The record contains no evidence that the receptionist's job involved any exercise of judgment or discretion regarding the business of the law firm. See Miller, 484 N.W.2d at 422 (quoting Derrick, 244 Minn. at 149, 69 N.W.2d at 128 (quoting Hatinen v. Payne, 150 Minn. 344, 346, 185 N.W. 386, 387 (1921)), and finding a clerical employee was not impliedly authorized to accept service because she could not "make independent judgments on behalf of the corporation and in no way occup[ied] a position 'similar in character and importance' to a corporate officer"); see also Winkel v. Eden Rehabilitation Treatment Facility, Inc., 433 N.W.2d 135, 138 (Minn. App. 1988) (reviewing the record for circumstantial evidence of an implied agency relationship). Nor has Televentures shown that the receptionist's position required her to accept service or that she routinely did so. See Amdahl, 484 N.W.2d at 814 (finding the executive secretary of a corporation's president had at least implied authority because her written job description gave her the duty of controlling suits and legal paper flow and she had routinely accepted service of process for over ten years with the president's knowledge). Thus, although Auto-Owners received actual notice of the suit, Televentures did not comply substantially with rule 4 by leaving the summons and complaint with a receptionist who was not an agent impliedly authorized to accept service. See Larson v. New Richland Care Ctr., 520 N.W.2d 480, 481-82 (Minn. App. 1994) (finding the plaintiff failed to comply substantially with rule 4 by leaving the summons and complaint with an administrative assistant despite the defendant's actual notice of the lawsuit).

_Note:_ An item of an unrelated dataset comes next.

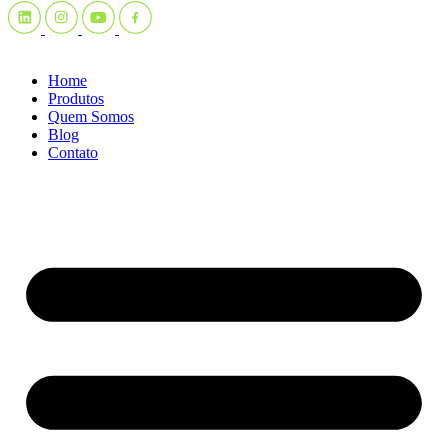
Home
Produtos
Quem Somos
Blog
Contato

Furthermore, implied authority depends on the intentions of the parties to the agency agreement. Derrick, 244 Minn. at 152, 69 N.W.2d at 130. It is irrelevant that the receptionist allegedly told the process server that she could accept process for the attorney and that the trial court found that the receptionist "holds a position which would lead a reasonable person to believe that she had authority to accept service of documents served upon attorneys at the firm." See Winkel, 433 N.W.2d at 139 (distinguishing implied authority from apparent authority, which rests on principles of estoppel and which is not an accepted relationship under rule 4); see also Duncan Elec. Co., 325 N.W.2d at 812 (stating an employee's willingness to accept service is insufficient to establish the requisite implied authority when the corporation denies this authority). Televentures cites several cases from other jurisdictions in support of its general assertion that receptionists may receive service of process for their employers. Because these cases either do not concern service on a corporation or involve the other jurisdictions' dissimilar rules, we do not consider them. See Winkel, 433 N.W.2d at 139-40 (declining to consider cases from foreign jurisdictions having rules governing the service of process that differ substantially from those in Minnesota). Under these circumstances, Televentures failed to effectuate service on Auto-Owners when it attempted personal service on an attorney by leaving a copy of the summons and complaint with the law firm's receptionist. See id. at 140 (finding, as a matter of law, the trial court had no personal jurisdiction over the defendant given the lack of material evidence to establish an implied agency relationship for service-of-process purposes).

Reversed.


Footnotes

* Retired judge of the Minnesota Court of Appeals, serving by appointment pursuant to Minn. Const. art. VI, ' 10.